The corresponding label key for namespaces is istio.io/rev and the value is typically set to indicate the version of the mesh. For example, a control plane with revision asm-173-6 selects Pods in namespaces with the label istio.io/rev=asm-173-6 and injects sidecars.

The canary upgrade process

Revision labels make it possible to perform canary upgrades and easy rollbacks of the control plane.

canary upgrade

The following steps describe how the process works:

  1. Start with an existing Anthos Service Mesh or open source Istio installation. It doesn't matter whether the namespaces are using a revision label or the istio-injection=enabled label.
  2. Use a revision string when you install the new version of the control plane. Because of the revision string, the new control plane is installed alongside the existing version. The new installation includes a new webhook configuration with a namespaceSelector configured to watch for namespaces with that specific revision label.
  3. You migrate sidecar proxies to the new control plane by removing the old label from the namespace, adding the new revision label, and then restarting the Pods. If you use revisions with Anthos Service Mesh, you must stop using the istio-injection=enabled label. A control plane with a revision does not select Pods in namespaces with an istio-injection label, even if there is a revision label. The webhook for the new control plane injects sidecars into the Pods.
  4. Carefully test the workloads associated with the upgraded control plane and either continue to roll out the upgrade or roll back to the original control plane.
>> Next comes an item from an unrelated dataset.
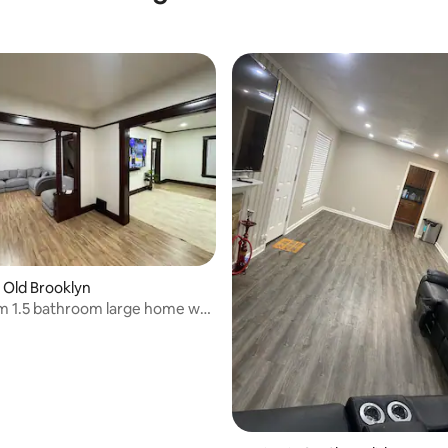
g van 4,77 op 5, 43 recensies
 Old Brooklyn
m 1.5 bathroom large home w/
ss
After associating Pods with the new control plane, the existing control plane and webhook are still installed. The old webhook has no effect for Pods in namespaces that have been migrated to the new control plane. You can roll back the Pods in a namespace to the original control plane by removing the new revision label, adding back the original label and restarting the Pods. When you are certain that the upgrade is complete, you can remove the old control plane.

For detailed steps on upgrading using revisions, see the Upgrade guides.

A closer look at a mutating webhook configuration

The best way to understand the mutating webhook for automatic sidecar injection is to inspect the configuration yourself. Use the following command:

kubectl -n istio-system get mutatingwebhookconfiguration -l app=sidecar-injector -o yaml

You should see a separate configuration for each control plane that you have installed. A namespace selector for a revision-based control plane looks like this:

 namespaceSelector:
    matchExpressions:
    - key: istio-injection
      operator: DoesNotExist
    - key: istio.io/rev
      operator: In
      values:
      - asm-173-6

The selector may vary depending on the version of Anthos Service Mesh or Istio that you are running. This selector matches namespaces with a specific revision label as long as they do not also have an istio-injection label.

When a Pod is deployed to a namespace matching the selector, its Pod specification is submitted to the injector service for mutation. The injector service to be called is specified as follows:

     service:
        name: istiod-asm-173-6
        namespace: istio-system
        path: /inject
        port: 443

The service is exposed by istiod on port 443 at the inject URL path.

The rules section specifies that the webhook should apply to Pod creation:

   rules:
    - apiGroups:
      - ""
      apiVersions:
      - v1
      operations:
      - CREATE
      resources:
      - pods
      scope: '*'

Summary

Although the change over to using revision labels on your namespaces to enable auto-injection might take some getting used to, the benefits that revision labels provide for safe, canary upgrades are well worth the effort.